── Listed records

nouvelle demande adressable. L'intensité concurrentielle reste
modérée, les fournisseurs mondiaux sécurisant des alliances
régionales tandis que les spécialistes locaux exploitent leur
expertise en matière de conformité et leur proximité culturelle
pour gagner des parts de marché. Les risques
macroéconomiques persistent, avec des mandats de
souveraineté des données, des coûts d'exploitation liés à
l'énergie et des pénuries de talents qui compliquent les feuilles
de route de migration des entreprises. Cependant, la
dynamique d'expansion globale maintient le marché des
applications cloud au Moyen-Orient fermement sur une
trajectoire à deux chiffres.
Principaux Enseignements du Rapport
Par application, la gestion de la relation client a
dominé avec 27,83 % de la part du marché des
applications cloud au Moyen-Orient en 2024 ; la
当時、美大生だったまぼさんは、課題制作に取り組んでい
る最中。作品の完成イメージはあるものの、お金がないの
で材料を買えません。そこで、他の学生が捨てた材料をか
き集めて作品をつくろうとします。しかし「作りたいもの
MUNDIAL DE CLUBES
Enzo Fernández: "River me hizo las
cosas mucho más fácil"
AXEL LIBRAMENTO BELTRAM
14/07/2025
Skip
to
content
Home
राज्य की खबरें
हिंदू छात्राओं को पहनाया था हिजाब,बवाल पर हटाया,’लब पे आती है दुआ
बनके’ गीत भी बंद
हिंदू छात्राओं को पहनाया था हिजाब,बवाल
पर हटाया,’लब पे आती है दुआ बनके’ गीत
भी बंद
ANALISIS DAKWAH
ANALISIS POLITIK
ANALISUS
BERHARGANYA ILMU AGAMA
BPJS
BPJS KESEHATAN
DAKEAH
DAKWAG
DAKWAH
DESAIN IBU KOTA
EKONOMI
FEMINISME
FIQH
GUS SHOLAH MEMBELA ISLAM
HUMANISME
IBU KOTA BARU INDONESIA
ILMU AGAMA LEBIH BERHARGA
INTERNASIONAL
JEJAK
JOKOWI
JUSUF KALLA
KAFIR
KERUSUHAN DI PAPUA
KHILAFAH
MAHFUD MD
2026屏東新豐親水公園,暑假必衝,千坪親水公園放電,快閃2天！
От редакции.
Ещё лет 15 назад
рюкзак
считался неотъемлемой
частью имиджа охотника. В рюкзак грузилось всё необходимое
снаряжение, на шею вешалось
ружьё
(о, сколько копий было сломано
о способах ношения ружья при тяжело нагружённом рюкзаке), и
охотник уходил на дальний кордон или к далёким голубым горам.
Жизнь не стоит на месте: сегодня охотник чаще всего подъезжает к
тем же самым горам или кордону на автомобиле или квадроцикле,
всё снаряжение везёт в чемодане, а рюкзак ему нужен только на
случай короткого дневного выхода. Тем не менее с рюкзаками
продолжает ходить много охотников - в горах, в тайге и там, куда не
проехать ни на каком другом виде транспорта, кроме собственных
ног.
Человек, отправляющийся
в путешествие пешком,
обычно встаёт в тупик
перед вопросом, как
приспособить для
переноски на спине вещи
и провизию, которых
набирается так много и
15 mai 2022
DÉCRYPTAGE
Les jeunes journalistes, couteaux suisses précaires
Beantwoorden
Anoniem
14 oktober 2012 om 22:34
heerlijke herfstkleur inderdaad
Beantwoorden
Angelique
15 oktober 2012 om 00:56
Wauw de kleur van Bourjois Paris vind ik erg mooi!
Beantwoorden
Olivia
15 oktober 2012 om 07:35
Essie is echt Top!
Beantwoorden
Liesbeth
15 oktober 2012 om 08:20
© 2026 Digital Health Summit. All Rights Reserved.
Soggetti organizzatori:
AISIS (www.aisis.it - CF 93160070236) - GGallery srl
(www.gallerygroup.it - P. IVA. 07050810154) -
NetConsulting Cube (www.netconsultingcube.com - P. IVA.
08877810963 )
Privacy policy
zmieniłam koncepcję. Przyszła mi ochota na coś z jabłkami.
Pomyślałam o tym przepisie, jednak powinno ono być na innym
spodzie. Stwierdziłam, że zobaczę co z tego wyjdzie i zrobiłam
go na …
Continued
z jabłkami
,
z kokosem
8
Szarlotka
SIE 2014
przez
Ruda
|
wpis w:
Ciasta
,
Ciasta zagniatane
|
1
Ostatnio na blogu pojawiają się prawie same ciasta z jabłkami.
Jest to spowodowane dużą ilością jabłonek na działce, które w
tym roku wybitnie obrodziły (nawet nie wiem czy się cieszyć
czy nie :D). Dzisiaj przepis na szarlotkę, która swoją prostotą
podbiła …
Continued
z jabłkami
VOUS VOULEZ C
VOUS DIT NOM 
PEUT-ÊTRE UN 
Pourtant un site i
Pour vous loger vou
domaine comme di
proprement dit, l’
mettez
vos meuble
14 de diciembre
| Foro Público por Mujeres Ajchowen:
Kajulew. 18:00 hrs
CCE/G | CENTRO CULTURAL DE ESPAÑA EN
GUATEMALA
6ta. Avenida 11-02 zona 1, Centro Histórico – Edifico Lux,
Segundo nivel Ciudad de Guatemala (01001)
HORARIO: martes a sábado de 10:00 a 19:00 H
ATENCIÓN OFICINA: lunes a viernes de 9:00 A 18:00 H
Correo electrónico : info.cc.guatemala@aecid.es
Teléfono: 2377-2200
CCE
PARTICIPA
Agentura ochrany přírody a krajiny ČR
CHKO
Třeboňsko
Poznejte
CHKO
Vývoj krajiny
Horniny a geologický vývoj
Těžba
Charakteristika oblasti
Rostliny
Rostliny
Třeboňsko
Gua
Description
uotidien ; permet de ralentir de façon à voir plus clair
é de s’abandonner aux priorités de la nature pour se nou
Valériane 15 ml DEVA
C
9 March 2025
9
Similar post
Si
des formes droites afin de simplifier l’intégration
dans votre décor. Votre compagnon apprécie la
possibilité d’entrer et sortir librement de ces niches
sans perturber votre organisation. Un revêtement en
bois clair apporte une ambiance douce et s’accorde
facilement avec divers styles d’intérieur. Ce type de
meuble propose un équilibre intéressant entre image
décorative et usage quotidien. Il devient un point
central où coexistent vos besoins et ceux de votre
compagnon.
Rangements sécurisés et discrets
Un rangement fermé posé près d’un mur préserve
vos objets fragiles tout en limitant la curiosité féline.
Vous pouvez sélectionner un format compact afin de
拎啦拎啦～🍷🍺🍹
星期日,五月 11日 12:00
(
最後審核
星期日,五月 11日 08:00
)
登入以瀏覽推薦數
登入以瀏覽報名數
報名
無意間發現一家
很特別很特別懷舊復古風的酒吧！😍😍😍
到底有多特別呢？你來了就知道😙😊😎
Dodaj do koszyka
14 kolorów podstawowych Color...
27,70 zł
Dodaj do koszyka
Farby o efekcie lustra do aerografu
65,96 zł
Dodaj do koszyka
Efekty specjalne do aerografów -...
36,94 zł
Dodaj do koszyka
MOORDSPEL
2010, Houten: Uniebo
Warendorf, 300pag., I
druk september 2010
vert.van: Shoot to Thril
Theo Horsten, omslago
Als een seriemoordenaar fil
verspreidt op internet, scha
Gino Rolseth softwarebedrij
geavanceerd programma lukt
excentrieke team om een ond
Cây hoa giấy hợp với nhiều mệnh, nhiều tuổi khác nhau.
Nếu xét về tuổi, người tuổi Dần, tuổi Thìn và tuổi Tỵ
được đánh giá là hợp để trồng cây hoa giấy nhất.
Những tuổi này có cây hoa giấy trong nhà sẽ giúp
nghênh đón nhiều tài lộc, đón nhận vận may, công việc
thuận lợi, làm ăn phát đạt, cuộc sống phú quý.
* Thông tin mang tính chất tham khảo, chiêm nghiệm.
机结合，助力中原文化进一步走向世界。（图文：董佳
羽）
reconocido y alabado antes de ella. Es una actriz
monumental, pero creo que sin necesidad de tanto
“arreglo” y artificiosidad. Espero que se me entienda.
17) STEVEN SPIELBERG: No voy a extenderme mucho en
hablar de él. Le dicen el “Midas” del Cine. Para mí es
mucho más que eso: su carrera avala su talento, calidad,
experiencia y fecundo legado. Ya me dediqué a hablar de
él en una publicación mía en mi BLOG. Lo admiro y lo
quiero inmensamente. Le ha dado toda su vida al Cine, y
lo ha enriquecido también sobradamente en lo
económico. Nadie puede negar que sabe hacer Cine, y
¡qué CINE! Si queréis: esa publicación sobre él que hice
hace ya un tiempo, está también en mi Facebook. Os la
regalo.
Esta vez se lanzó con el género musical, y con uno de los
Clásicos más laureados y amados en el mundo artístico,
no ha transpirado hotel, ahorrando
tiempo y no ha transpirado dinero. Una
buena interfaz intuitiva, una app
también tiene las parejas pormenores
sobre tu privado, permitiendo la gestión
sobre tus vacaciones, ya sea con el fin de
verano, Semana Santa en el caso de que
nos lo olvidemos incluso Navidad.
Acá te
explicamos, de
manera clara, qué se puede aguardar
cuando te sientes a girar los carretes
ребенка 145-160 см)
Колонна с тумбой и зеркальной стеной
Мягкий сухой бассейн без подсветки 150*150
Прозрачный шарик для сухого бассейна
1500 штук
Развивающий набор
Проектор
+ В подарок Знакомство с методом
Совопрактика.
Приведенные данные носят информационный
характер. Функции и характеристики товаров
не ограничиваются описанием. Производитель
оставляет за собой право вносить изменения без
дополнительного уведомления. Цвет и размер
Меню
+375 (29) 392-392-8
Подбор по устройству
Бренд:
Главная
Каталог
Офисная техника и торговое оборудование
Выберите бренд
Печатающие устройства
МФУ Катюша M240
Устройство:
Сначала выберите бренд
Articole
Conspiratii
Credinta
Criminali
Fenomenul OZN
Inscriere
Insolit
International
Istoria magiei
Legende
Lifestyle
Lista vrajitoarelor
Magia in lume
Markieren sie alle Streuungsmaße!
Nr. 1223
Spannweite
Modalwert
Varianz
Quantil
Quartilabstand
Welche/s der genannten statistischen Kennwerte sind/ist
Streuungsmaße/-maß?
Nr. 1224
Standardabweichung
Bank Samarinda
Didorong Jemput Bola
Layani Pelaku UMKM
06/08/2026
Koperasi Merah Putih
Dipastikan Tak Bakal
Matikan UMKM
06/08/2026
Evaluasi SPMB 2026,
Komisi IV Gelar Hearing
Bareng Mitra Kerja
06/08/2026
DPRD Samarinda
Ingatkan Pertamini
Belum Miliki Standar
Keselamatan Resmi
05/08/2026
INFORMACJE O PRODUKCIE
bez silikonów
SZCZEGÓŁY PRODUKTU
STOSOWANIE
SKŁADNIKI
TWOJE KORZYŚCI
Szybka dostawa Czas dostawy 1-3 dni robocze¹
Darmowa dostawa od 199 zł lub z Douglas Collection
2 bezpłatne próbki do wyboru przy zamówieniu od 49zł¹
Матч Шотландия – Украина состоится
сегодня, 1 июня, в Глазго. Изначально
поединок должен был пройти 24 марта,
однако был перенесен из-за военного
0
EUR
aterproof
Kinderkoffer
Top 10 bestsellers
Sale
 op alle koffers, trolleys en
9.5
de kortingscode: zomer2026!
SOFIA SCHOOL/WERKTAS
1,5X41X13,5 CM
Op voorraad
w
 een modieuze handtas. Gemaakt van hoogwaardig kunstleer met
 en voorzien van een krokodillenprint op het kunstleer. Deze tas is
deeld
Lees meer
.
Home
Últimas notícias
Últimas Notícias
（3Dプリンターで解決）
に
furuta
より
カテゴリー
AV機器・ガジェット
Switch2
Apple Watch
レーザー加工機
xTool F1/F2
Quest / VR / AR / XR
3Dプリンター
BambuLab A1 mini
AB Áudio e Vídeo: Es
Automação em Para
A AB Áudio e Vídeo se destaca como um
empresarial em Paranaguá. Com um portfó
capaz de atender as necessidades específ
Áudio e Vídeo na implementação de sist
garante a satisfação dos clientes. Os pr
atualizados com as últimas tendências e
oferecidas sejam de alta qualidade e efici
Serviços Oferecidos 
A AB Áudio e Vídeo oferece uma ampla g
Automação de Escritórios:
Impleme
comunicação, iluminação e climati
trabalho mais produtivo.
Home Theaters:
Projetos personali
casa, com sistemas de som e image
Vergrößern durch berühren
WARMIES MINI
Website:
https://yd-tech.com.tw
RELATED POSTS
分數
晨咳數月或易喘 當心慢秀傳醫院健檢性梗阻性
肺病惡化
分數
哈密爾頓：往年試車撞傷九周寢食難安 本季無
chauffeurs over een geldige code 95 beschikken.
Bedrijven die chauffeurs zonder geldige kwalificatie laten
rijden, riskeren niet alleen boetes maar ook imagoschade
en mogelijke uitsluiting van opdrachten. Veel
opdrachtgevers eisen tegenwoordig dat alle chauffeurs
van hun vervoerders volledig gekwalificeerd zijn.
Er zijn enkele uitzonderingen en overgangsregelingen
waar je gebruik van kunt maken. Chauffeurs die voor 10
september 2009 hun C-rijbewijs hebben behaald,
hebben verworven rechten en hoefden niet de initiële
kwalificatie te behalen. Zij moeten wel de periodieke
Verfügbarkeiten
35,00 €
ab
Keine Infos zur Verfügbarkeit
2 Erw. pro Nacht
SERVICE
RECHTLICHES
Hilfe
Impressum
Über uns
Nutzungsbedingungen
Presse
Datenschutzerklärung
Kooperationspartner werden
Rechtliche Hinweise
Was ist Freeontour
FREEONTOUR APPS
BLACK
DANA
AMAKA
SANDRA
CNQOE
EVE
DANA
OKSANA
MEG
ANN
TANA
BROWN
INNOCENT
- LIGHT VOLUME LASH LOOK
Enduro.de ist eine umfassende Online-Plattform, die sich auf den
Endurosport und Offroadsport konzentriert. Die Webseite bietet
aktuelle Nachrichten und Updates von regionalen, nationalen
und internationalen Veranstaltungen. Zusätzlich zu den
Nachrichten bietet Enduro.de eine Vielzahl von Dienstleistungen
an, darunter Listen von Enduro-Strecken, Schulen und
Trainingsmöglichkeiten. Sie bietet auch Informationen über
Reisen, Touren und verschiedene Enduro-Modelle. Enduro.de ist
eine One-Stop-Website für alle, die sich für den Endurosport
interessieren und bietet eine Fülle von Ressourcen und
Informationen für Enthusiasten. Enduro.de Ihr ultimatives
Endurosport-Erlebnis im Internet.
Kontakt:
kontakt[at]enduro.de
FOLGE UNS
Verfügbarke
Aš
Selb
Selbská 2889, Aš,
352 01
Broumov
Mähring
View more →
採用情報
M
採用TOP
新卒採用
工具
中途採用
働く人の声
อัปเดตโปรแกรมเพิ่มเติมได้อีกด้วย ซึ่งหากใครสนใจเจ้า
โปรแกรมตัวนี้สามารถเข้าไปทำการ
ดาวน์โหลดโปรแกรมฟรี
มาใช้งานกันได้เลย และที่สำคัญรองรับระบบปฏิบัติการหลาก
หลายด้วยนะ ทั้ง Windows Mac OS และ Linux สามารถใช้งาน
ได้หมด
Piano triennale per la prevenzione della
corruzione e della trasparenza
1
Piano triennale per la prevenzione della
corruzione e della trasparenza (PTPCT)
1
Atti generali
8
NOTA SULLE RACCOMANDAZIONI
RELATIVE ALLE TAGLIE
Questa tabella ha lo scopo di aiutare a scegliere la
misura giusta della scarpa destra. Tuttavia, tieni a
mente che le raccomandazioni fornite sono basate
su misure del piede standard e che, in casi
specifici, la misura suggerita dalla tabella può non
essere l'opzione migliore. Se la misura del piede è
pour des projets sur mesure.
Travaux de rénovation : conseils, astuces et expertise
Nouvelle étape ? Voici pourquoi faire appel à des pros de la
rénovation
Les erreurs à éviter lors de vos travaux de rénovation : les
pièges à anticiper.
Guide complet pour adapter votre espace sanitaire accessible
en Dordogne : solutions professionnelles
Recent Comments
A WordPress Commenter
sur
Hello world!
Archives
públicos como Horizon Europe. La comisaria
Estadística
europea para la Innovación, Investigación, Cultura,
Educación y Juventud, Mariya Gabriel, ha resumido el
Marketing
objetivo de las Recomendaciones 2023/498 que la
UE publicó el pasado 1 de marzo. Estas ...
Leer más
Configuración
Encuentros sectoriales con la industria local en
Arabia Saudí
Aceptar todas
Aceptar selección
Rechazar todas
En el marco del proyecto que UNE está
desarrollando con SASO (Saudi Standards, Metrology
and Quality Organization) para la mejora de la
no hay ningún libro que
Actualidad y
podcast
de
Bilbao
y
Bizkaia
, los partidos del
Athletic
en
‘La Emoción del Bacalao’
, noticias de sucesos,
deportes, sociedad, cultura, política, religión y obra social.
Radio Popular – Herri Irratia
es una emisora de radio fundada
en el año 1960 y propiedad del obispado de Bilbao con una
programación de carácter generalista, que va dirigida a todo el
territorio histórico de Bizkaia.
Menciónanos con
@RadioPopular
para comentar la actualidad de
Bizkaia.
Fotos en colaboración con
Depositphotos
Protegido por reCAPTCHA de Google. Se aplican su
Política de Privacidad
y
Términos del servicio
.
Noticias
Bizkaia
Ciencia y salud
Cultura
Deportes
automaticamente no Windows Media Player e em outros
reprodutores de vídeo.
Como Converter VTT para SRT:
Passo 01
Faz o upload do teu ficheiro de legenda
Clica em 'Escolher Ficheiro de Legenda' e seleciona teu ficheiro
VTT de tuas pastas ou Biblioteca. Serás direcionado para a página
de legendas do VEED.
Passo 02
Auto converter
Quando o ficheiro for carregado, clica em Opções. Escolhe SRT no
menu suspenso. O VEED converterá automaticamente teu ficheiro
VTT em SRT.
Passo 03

────

> _Work order_:
Restate word for word the entries above from the line with "Clásicos más laureados" through the line with "de kortingscode: zomer2026!", inclusive, leaving out everything else.

> _Result of this exercise_:
Clásicos más laureados y amados en el mundo artístico,
no ha transpirado hotel, ahorrando
tiempo y no ha transpirado dinero. Una
buena interfaz intuitiva, una app
también tiene las parejas pormenores
sobre tu privado, permitiendo la gestión
sobre tus vacaciones, ya sea con el fin de
verano, Semana Santa en el caso de que
nos lo olvidemos incluso Navidad.
Acá te
explicamos, de
manera clara, qué se puede aguardar
cuando te sientes a girar los carretes
ребенка 145-160 см)
Колонна с тумбой и зеркальной стеной
Мягкий сухой бассейн без подсветки 150*150
Прозрачный шарик для сухого бассейна
1500 штук
Развивающий набор
Проектор
+ В подарок Знакомство с методом
Совопрактика.
Приведенные данные носят информационный
характер. Функции и характеристики товаров
не ограничиваются описанием. Производитель
оставляет за собой право вносить изменения без
дополнительного уведомления. Цвет и размер
Меню
+375 (29) 392-392-8
Подбор по устройству
Бренд:
Главная
Каталог
Офисная техника и торговое оборудование
Выберите бренд
Печатающие устройства
МФУ Катюша M240
Устройство:
Сначала выберите бренд
Articole
Conspiratii
Credinta
Criminali
Fenomenul OZN
Inscriere
Insolit
International
Istoria magiei
Legende
Lifestyle
Lista vrajitoarelor
Magia in lume
Markieren sie alle Streuungsmaße!
Nr. 1223
Spannweite
Modalwert
Varianz
Quantil
Quartilabstand
Welche/s der genannten statistischen Kennwerte sind/ist
Streuungsmaße/-maß?
Nr. 1224
Standardabweichung
Bank Samarinda
Didorong Jemput Bola
Layani Pelaku UMKM
06/08/2026
Koperasi Merah Putih
Dipastikan Tak Bakal
Matikan UMKM
06/08/2026
Evaluasi SPMB 2026,
Komisi IV Gelar Hearing
Bareng Mitra Kerja
06/08/2026
DPRD Samarinda
Ingatkan Pertamini
Belum Miliki Standar
Keselamatan Resmi
05/08/2026
INFORMACJE O PRODUKCIE
bez silikonów
SZCZEGÓŁY PRODUKTU
STOSOWANIE
SKŁADNIKI
TWOJE KORZYŚCI
Szybka dostawa Czas dostawy 1-3 dni robocze¹
Darmowa dostawa od 199 zł lub z Douglas Collection
2 bezpłatne próbki do wyboru przy zamówieniu od 49zł¹
Матч Шотландия – Украина состоится
сегодня, 1 июня, в Глазго. Изначально
поединок должен был пройти 24 марта,
однако был перенесен из-за военного
0
EUR
aterproof
Kinderkoffer
Top 10 bestsellers
Sale
 op alle koffers, trolleys en
9.5
de kortingscode: zomer2026!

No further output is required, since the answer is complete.